▶ _Task statement_
Copy out all the data, word for word.

** Opening Records shown block **

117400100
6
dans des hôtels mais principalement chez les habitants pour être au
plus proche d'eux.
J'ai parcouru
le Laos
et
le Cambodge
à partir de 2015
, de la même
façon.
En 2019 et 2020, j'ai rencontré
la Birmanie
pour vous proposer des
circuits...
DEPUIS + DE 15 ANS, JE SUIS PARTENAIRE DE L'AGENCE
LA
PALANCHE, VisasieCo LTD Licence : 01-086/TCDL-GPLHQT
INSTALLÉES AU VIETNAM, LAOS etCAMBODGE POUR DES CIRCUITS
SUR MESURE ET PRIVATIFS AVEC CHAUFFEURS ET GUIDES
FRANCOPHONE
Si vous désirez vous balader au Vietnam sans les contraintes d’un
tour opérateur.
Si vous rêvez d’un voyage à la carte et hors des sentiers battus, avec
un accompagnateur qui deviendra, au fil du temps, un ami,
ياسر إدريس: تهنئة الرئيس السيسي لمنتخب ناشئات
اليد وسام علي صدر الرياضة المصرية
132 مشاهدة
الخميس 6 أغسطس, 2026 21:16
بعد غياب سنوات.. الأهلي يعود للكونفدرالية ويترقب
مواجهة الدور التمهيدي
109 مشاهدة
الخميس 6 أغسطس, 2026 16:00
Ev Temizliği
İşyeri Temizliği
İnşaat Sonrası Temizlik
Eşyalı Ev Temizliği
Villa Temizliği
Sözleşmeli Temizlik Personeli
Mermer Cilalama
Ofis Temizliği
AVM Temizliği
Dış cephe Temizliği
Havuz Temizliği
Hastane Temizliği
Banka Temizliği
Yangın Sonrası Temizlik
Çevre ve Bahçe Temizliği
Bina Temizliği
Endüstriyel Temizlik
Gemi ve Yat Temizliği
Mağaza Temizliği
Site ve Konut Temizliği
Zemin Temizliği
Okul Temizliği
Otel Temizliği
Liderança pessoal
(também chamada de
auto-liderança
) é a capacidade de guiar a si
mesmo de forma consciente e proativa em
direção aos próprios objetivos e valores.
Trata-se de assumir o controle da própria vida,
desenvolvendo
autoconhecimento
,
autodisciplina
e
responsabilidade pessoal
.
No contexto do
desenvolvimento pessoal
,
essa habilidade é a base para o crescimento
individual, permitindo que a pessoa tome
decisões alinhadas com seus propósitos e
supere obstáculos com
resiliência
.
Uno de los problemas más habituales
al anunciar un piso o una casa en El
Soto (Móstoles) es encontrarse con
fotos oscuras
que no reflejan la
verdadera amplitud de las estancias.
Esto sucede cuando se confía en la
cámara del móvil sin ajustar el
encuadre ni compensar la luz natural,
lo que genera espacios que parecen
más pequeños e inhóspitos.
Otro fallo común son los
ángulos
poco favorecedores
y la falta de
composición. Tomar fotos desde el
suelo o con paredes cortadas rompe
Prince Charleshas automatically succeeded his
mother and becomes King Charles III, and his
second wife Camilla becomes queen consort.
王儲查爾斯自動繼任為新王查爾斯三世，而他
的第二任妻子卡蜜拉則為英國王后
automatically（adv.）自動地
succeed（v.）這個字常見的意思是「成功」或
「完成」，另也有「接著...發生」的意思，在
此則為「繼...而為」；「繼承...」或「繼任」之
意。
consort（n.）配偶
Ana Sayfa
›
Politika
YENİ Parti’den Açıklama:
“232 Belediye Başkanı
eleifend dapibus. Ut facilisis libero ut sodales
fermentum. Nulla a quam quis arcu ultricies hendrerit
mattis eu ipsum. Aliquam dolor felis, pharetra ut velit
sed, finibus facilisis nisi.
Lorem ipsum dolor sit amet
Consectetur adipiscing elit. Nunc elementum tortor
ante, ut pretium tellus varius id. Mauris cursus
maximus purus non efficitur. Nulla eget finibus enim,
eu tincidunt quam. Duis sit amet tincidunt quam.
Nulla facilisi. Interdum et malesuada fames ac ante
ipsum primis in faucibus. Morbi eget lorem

** Closing Records shown block **

▶ _Response to this task_
117400100
6
dans des hôtels mais principalement chez les habitants pour être au
plus proche d'eux.
J'ai parcouru
le Laos
et
le Cambodge
à partir de 2015
, de la même
façon.
En 2019 et 2020, j'ai rencontré
la Birmanie
pour vous proposer des
circuits...
DEPUIS + DE 15 ANS, JE SUIS PARTENAIRE DE L'AGENCE
LA
PALANCHE, VisasieCo LTD Licence : 01-086/TCDL-GPLHQT
INSTALLÉES AU VIETNAM, LAOS etCAMBODGE POUR DES CIRCUITS
SUR MESURE ET PRIVATIFS AVEC CHAUFFEURS ET GUIDES
FRANCOPHONE
Si vous désirez vous balader au Vietnam sans les contraintes d’un
tour opérateur.
Si vous rêvez d’un voyage à la carte et hors des sentiers battus, avec
un accompagnateur qui deviendra, au fil du temps, un ami,
ياسر إدريس: تهنئة الرئيس السيسي لمنتخب ناشئات
اليد وسام علي صدر الرياضة المصرية
132 مشاهدة
الخميس 6 أغسطس, 2026 21:16
بعد غياب سنوات.. الأهلي يعود للكونفدرالية ويترقب
مواجهة الدور التمهيدي
109 مشاهدة
الخميس 6 أغسطس, 2026 16:00
Ev Temizliği
İşyeri Temizliği
İnşaat Sonrası Temizlik
Eşyalı Ev Temizliği
Villa Temizliği
Sözleşmeli Temizlik Personeli
Mermer Cilalama
Ofis Temizliği
AVM Temizliği
Dış cephe Temizliği
Havuz Temizliği
Hastane Temizliği
Banka Temizliği
Yangın Sonrası Temizlik
Çevre ve Bahçe Temizliği
Bina Temizliği
Endüstriyel Temizlik
Gemi ve Yat Temizliği
Mağaza Temizliği
Site ve Konut Temizliği
Zemin Temizliği
Okul Temizliği
Otel Temizliği
Liderança pessoal
(também chamada de
auto-liderança
) é a capacidade de guiar a si
mesmo de forma consciente e proativa em
direção aos próprios objetivos e valores.
Trata-se de assumir o controle da própria vida,
desenvolvendo
autoconhecimento
,
autodisciplina
e
responsabilidade pessoal
.
No contexto do
desenvolvimento pessoal
,
essa habilidade é a base para o crescimento
individual, permitindo que a pessoa tome
decisões alinhadas com seus propósitos e
supere obstáculos com
resiliência
.
Uno de los problemas más habituales
al anunciar un piso o una casa en El
Soto (Móstoles) es encontrarse con
fotos oscuras
que no reflejan la
verdadera amplitud de las estancias.
Esto sucede cuando se confía en la
cámara del móvil sin ajustar el
encuadre ni compensar la luz natural,
lo que genera espacios que parecen
más pequeños e inhóspitos.
Otro fallo común son los
ángulos
poco favorecedores
y la falta de
composición. Tomar fotos desde el
suelo o con paredes cortadas rompe
Prince Charleshas automatically succeeded his
mother and becomes King Charles III, and his
second wife Camilla becomes queen consort.
王儲查爾斯自動繼任為新王查爾斯三世，而他
的第二任妻子卡蜜拉則為英國王后
automatically（adv.）自動地
succeed（v.）這個字常見的意思是「成功」或
「完成」，另也有「接著...發生」的意思，在
此則為「繼...而為」；「繼承...」或「繼任」之
意。
consort（n.）配偶
Ana Sayfa
›
Politika
YENİ Parti’den Açıklama:
“232 Belediye Başkanı
eleifend dapibus. Ut facilisis libero ut sodales
fermentum. Nulla a quam quis arcu ultricies hendrerit
mattis eu ipsum. Aliquam dolor felis, pharetra ut velit
sed, finibus facilisis nisi.
Lorem ipsum dolor sit amet
Consectetur adipiscing elit. Nunc elementum tortor
ante, ut pretium tellus varius id. Mauris cursus
maximus purus non efficitur. Nulla eget finibus enim,
eu tincidunt quam. Duis sit amet tincidunt quam.
Nulla facilisi. Interdum et malesuada fames ac ante
ipsum primis in faucibus. Morbi eget lorem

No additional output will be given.